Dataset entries
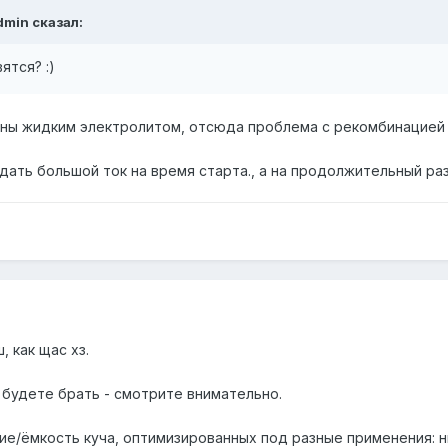
dmin сказал:
ятся? :)
ены жидким электролитом, отсюда проблема с рекомбинацией 
ыдать большой ток на время старта., а на продолжительный ра
 как щас хз.
 будете брать - смотрите внимательно.
ие/ёмкость куча, оптимизированных под разные применения: н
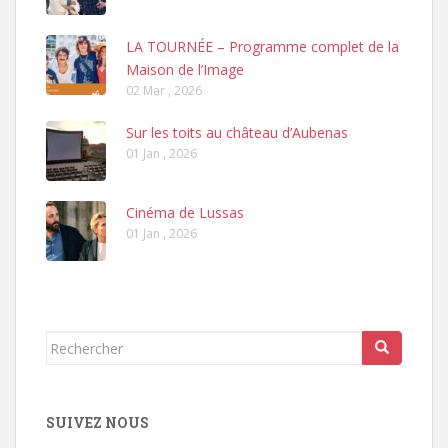
LA TOURNÉE – Programme complet de la
Maison de l’Image
02 Mar , 2026
Sur les toits au château d’Aubenas
01 Jan , 2026
Cinéma de Lussas
01 Jan , 2026
Rechercher...
SUIVEZ NOUS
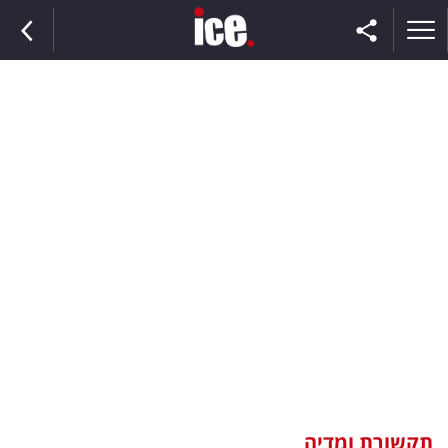
ראשי
הנבחרת
השוק
תקשורת
ומדיה
כסף
וצרכנות
תקשורת ומדיה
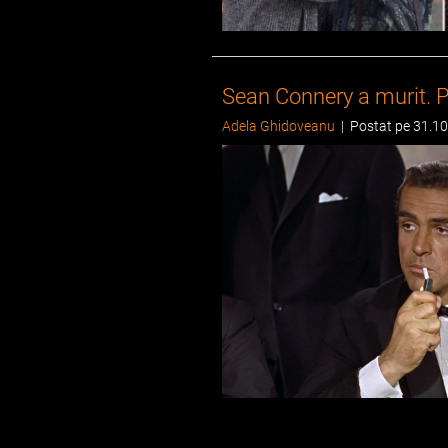
Sean Connery a murit. P
Adela Ghidoveanu
|
Postat pe 31.1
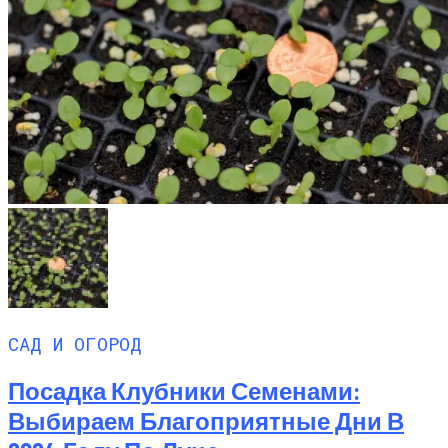
САД И ОГОРОД
Посадка Клубники Семенами:
Выбираем Благоприятные Дни В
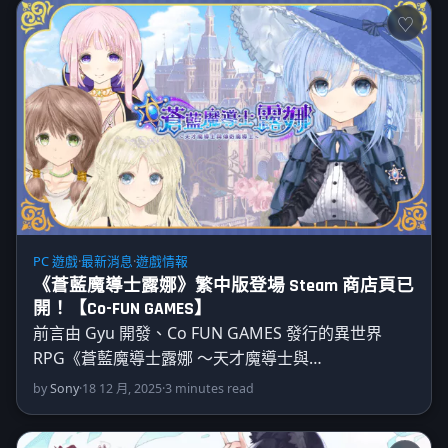
PC 遊戲
·
最新消息
·
遊戲情報
《蒼藍魔導士露娜》繁中版登場 Steam 商店頁已
開！【Co-FUN GAMES】
前言由 Gyu 開發、Co FUN GAMES 發行的異世界
RPG《蒼藍魔導士露娜 ～天才魔導士與…
by
Sony
·
18 12 月, 2025
·
3 minutes read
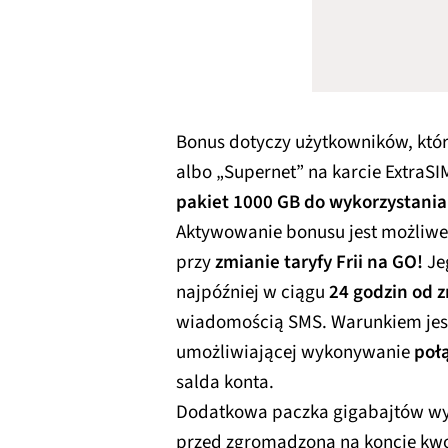
Bonus dotyczy użytkowników, którz
albo „Supernet” na karcie ExtraS
pakiet 1000 GB do wykorzystania
Aktywowanie bonusu jest możliwe 
przy
zmianie taryfy Frii na GO!
Je
najpóźniej w ciągu
24 godzin od z
wiadomością SMS. Warunkiem jest 
umożliwiającej wykonywanie
poł
salda konta.
Dodatkowa paczka gigabajtów wy
przed zgromadzoną na koncie kwo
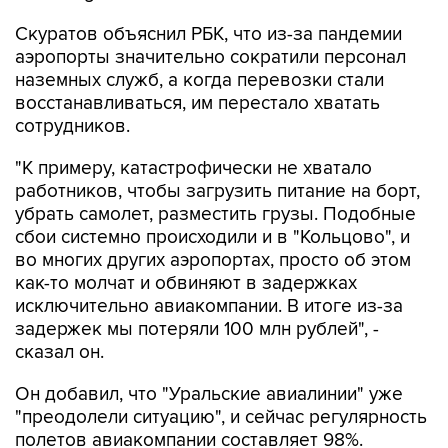
Скуратов объяснил РБК, что из-за пандемии
аэропорты значительно сократили персонал
наземных служб, а когда перевозки стали
восстанавливаться, им перестало хватать
сотрудников.
"К примеру, катастрофически не хватало
работников, чтобы загрузить питание на борт,
убрать самолет, разместить грузы. Подобные
сбои системно происходили и в "Кольцово", и
во многих других аэропортах, просто об этом
как-то молчат и обвиняют в задержках
исключительно авиакомпании. В итоге из-за
задержек мы потеряли 100 млн рублей", -
сказал он.
Он добавил, что "Уральские авиалинии" уже
"преодолели ситуацию", и сейчас регулярность
полетов авиакомпании составляет 98%.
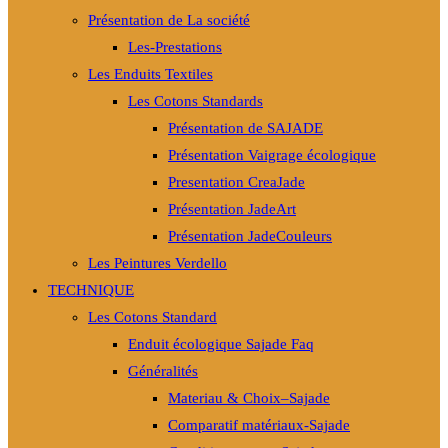
Présentation de La société
Les-Prestations
Les Enduits Textiles
Les Cotons Standards
Présentation de SAJADE
Présentation Vaigrage écologique
Presentation CreaJade
Présentation JadeArt
Présentation JadeCouleurs
Les Peintures Verdello
TECHNIQUE
Les Cotons Standard
Enduit écologique Sajade Faq
Généralités
Materiau & Choix–Sajade
Comparatif matériaux-Sajade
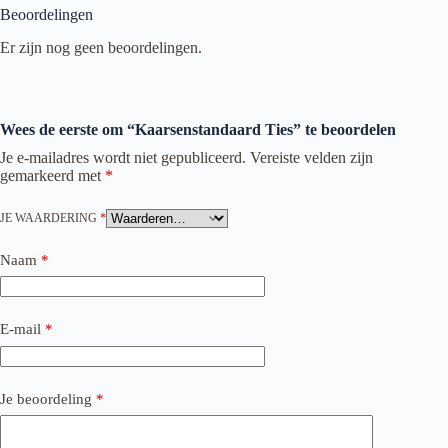
Beoordelingen
Er zijn nog geen beoordelingen.
Wees de eerste om “Kaarsenstandaard Ties” te beoordelen
Je e-mailadres wordt niet gepubliceerd.
Vereiste velden zijn
gemarkeerd met
*
JE WAARDERING
*
Naam
*
E-mail
*
Je beoordeling
*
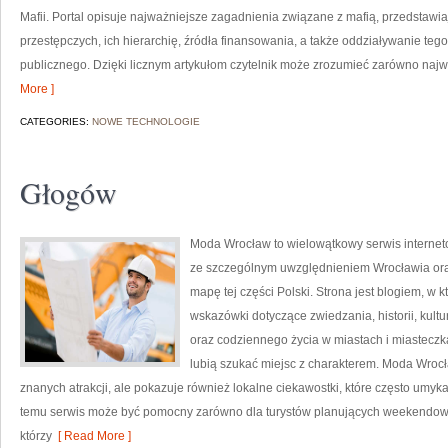
Mafii. Portal opisuje najważniejsze zagadnienia związane z mafią, przedstaw
przestępczych, ich hierarchię, źródła finansowania, a także oddziaływanie teg
publicznego. Dzięki licznym artykułom czytelnik może zrozumieć zarówno najwa
More ]
CATEGORIES:
NOWE TECHNOLOGIE
Głogów
Moda Wrocław to wielowątkowy serwis interne
ze szczególnym uwzględnieniem Wrocławia ora
mapę tej części Polski. Strona jest blogiem, 
wskazówki dotyczące zwiedzania, historii, kultur
oraz codziennego życia w miastach i miasteczka
lubią szukać miejsc z charakterem. Moda Wrocł
znanych atrakcji, ale pokazuje również lokalne ciekawostki, które często umy
temu serwis może być pomocny zarówno dla turystów planujących weekendowy 
którzy
[ Read More ]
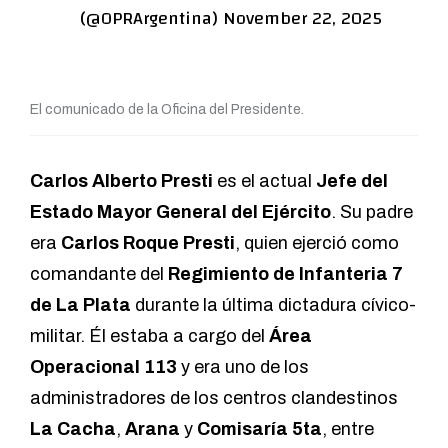
(@OPRArgentina)
November 22, 2025
El comunicado de la Oficina del Presidente.
Carlos Alberto Presti
es el actual
Jefe del
Estado Mayor General del Ejército
. Su padre
era
Carlos Roque Presti
, quien ejerció como
comandante del
Regimiento de Infanteria 7
de La Plata
durante la última dictadura cívico-
militar. Él estaba a cargo del
Área
Operacional 113
y era uno de los
administradores de los centros clandestinos
La Cacha
,
Arana
y
Comisaría 5ta
, entre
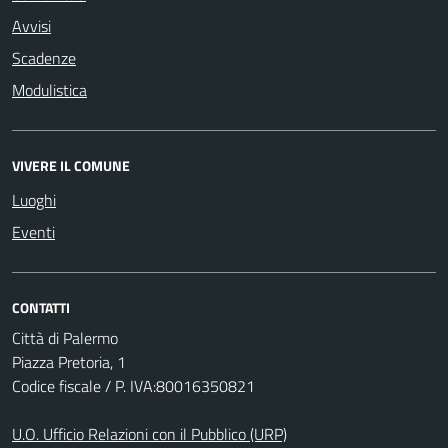
Avvisi
Scadenze
Modulistica
VIVERE IL COMUNE
Luoghi
Eventi
CONTATTI
Città di Palermo
Piazza Pretoria, 1
Codice fiscale / P. IVA:80016350821
U.O. Ufficio Relazioni con il Pubblico (URP)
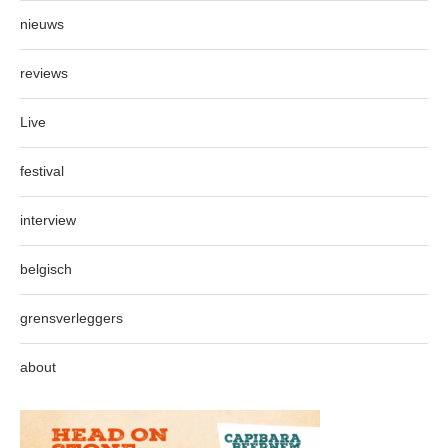
nieuws
reviews
Live
festival
interview
belgisch
grensverleggers
about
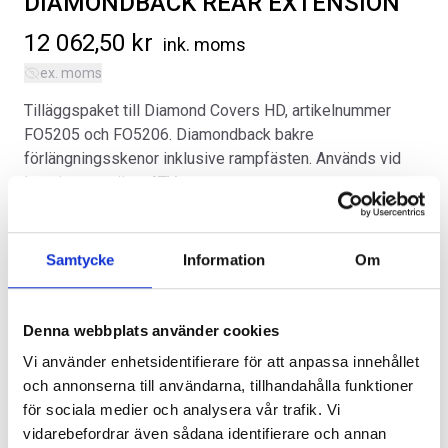
DIAMONDBACK REAR EXTENSION
12 062,50
kr
ink. moms
ex. moms
Tilläggspaket till Diamond Covers HD, artikelnummer
FO5205 och FO5206. Diamondback bakre
SVARTA RAM EMBLEM I
ORIGINAL GUMMIMATTOR
förlängningsskenor inklusive rampfästen. Används vid
FRAMDÖRRAR
FRAM OCH BAK CREWCAB I 14-
lastning av större ATV.
24
Artikelnr:
RA0109
Artikelnr:
DO0161
Kategorier:
Flak
,
Ford F-150 | 2021-2026
808
kr
Artikelnr:
FO5212
4 610
kr
Samtycke
Information
Om
Välj alternativ
Lägg i varukorg
Alternativ
Denna webbplats använder cookies
Vi använder enhetsidentifierare för att anpassa innehållet
och annonserna till användarna, tillhandahålla funktioner
för sociala medier och analysera vår trafik. Vi
vidarebefordrar även sådana identifierare och annan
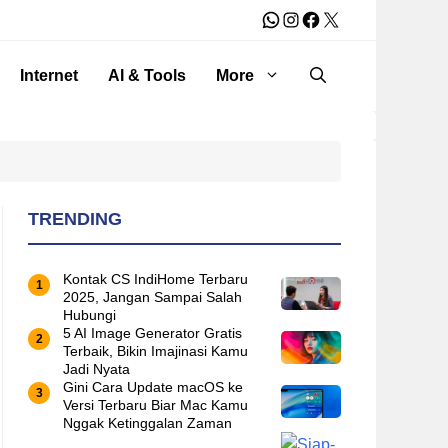
WhatsApp
Instagram
Facebook
X
Internet
AI & Tools
More
TRENDING
Kontak CS IndiHome Terbaru
2025, Jangan Sampai Salah
Hubungi
5 AI Image Generator Gratis
Terbaik, Bikin Imajinasi Kamu
Jadi Nyata
Gini Cara Update macOS ke
Versi Terbaru Biar Mac Kamu
Nggak Ketinggalan Zaman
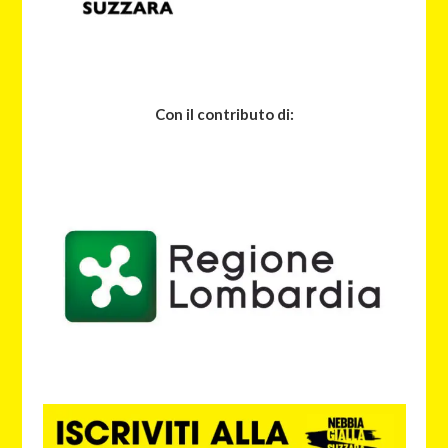
Con il contributo di:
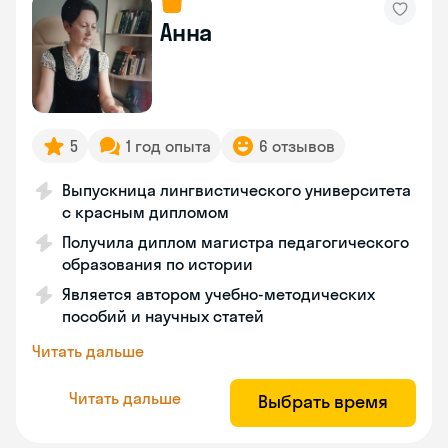
Анна
5
1 год опыта
6 отзывов
Выпускница лингвистического университета
с красным дипломом
Получила диплом магистра педагогического
образования по истории
Является автором учебно-методических
пособий и научных статей
Читать дальше
Читать дальше
Выбрать время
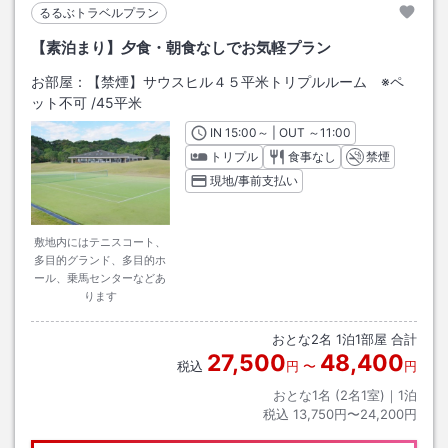
るるぶトラベルプラン
【素泊まり】夕食・朝食なしでお気軽プラン
お部屋：
【禁煙】サウスヒル４５平米トリプルルーム ※ペ
ット不可
/
45平米
IN
チェックイン
15:00
～ | OUT
チェックアウト
～
11:00
トリプル
食事なし
禁煙
現地/事前支払い
敷地内にはテニスコート、
多目的グランド、多目的ホ
ール、乗馬センターなどあ
ります
おとな
2
名
1
泊
1
部屋 合計
27,500
48,400
税込
円
〜
円
おとな1名 (
2
名1室)｜
1
泊
税込
13,750円〜24,200円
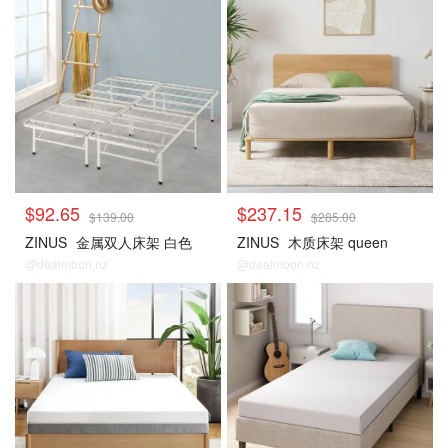
$92.65
$237.15
$139.00
$285.00
ZINUS
金属双人床架 白色
ZINUS
木质床架 queen
@dealmoon.nz
@dealmoon.nz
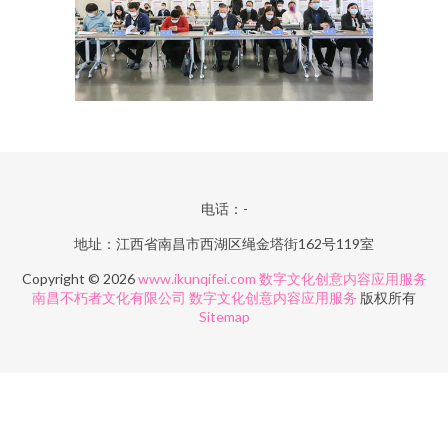
电话：-
地址：江西省南昌市西湖区绳金塔街162号119室
Copyright © 2026
www.ikunqifei.com
数字文化创意内容应用服务
南昌不朽者文化有限公司
数字文化创意内容应用服务
版权所有
Sitemap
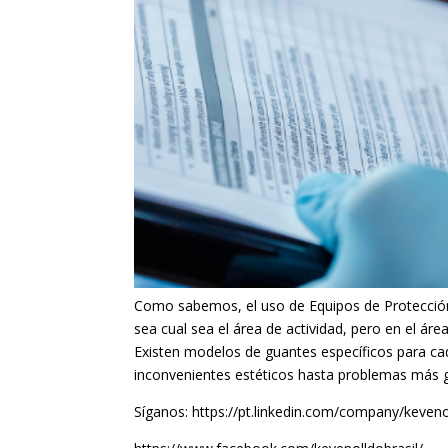
Como sabemos, el uso de Equipos de Protección In
sea cual sea el área de actividad, pero en el ár
Existen modelos de guantes específicos para cada
inconvenientes estéticos hasta problemas más 
Síganos: https://pt.linkedin.com/company/kevenol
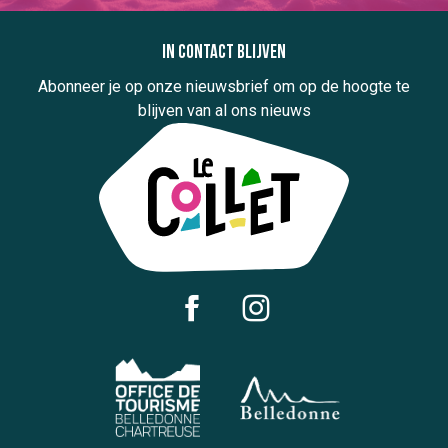
In contact blijven
Abonneer je op onze nieuwsbrief om op de hoogte te
blijven van al ons nieuws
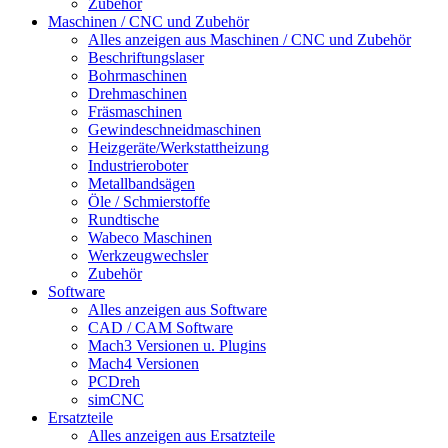
Zubehör
Maschinen / CNC und Zubehör
Alles anzeigen aus Maschinen / CNC und Zubehör
Beschriftungslaser
Bohrmaschinen
Drehmaschinen
Fräsmaschinen
Gewindeschneidmaschinen
Heizgeräte/Werkstattheizung
Industrieroboter
Metallbandsägen
Öle / Schmierstoffe
Rundtische
Wabeco Maschinen
Werkzeugwechsler
Zubehör
Software
Alles anzeigen aus Software
CAD / CAM Software
Mach3 Versionen u. Plugins
Mach4 Versionen
PCDreh
simCNC
Ersatzteile
Alles anzeigen aus Ersatzteile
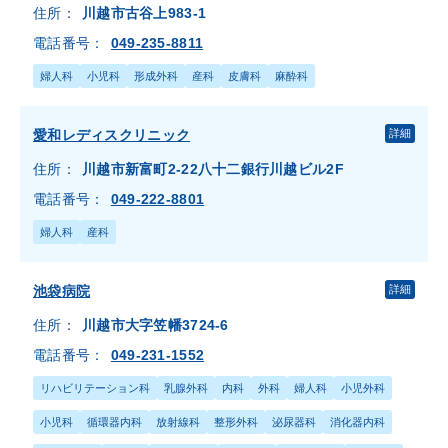
住所：
川越市古谷上983-1
電話番号：
049-235-8811
婦人科
小児科
形成外科
産科
皮膚科
麻酔科
愛和レディスクリニック
詳細
住所：
川越市新富町2-22八十二銀行川越ビル2F
電話番号：
049-222-8801
婦人科
産科
池袋病院
詳細
住所：
川越市大字笠幡3724-6
電話番号：
049-231-1552
リハビリテーション科
乳腺外科
内科
外科
婦人科
小児外科
小児科
循環器内科
放射線科
整形外科
泌尿器科
消化器内科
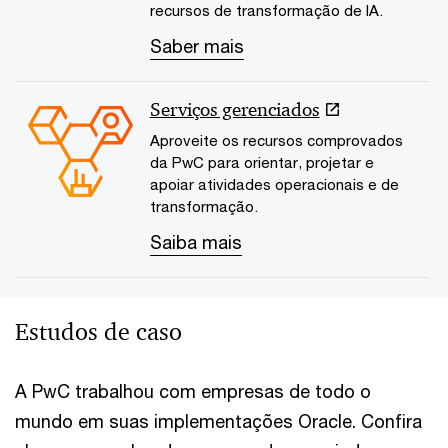
recursos de transformação de IA.
Saber mais
Serviços gerenciados
Aproveite os recursos comprovados
da PwC para orientar, projetar e
apoiar atividades operacionais e de
transformação.
Saiba mais
Estudos de caso
A PwC trabalhou com empresas de todo o
mundo em suas implementações Oracle. Confira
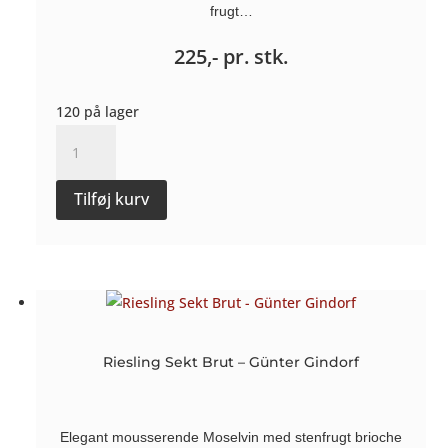
frugt…
225,-
pr. stk.
120 på lager
Crémant
d'Alsace
2022
Tilføj kurv
-
Stoeffler
antal
Riesling Sekt Brut – Günter Gindorf
Elegant mousserende Moselvin med stenfrugt brioche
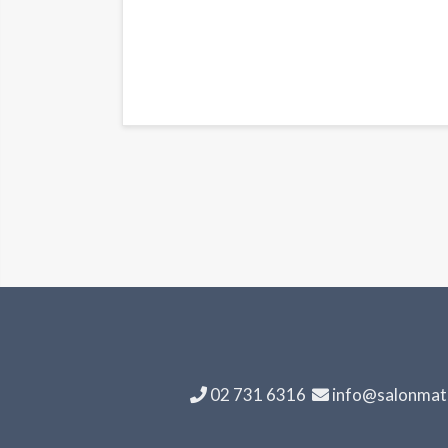
02 731 6316
info@salonmatk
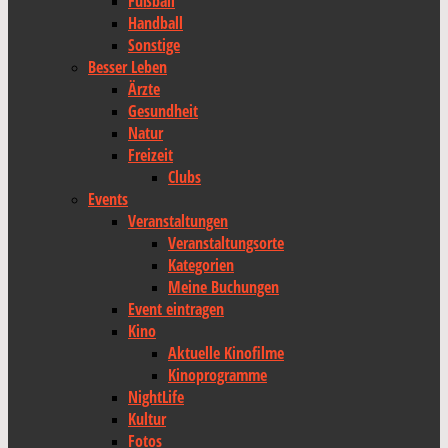
Fußball
Handball
Sonstige
Besser Leben
Ärzte
Gesundheit
Natur
Freizeit
Clubs
Events
Veranstaltungen
Veranstaltungsorte
Kategorien
Meine Buchungen
Event eintragen
Kino
Aktuelle Kinofilme
Kinoprogramme
NightLife
Kultur
Fotos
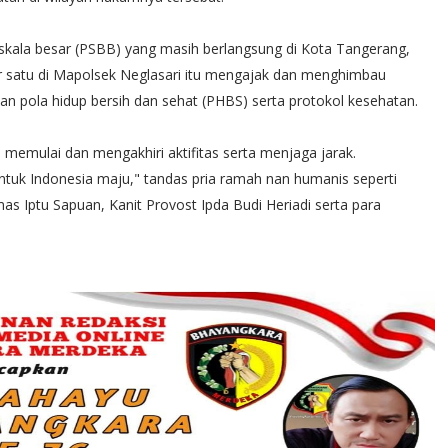
skala besar (PSBB) yang masih berlangsung di Kota Tangerang,
 satu di Mapolsek Neglasari itu mengajak dan menghimbau
 pola hidup bersih dan sehat (PHBS) serta protokol kesehatan.
memulai dan mengakhiri aktifitas serta menjaga jarak.
tuk Indonesia maju," tandas pria ramah nan humanis seperti
mas Iptu Sapuan, Kanit Provost Ipda Budi Heriadi serta para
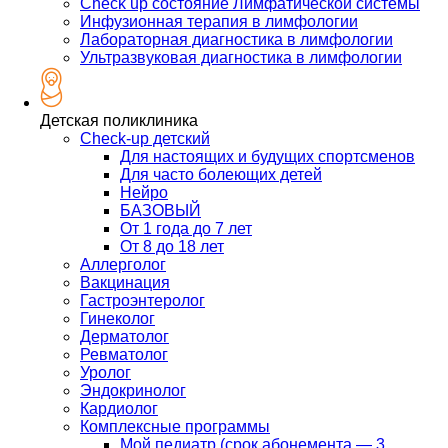
Check up состояние Лимфатической системы
Инфузионная терапия в лимфологии
Лабораторная диагностика в лимфологии
Ультразвуковая диагностика в лимфологии
Детская поликлиника
Check-up детский
Для настоящих и будущих спортсменов
Для часто болеющих детей
Нейро
БАЗОВЫЙ
От 1 года до 7 лет
От 8 до 18 лет
Аллерголог
Вакцинация
Гастроэнтеролог
Гинеколог
Дерматолог
Ревматолог
Уролог
Эндокринолог
Кардиолог
Комплексные программы
Мой педиатр (срок абонемента — 3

*Exercise details*
Find "Комплексные программы" in the records above. Repeat its line and every later line exactly, through the last one.

*Output below*
Комплексные программы
Мой педиатр (срок абонемента — 3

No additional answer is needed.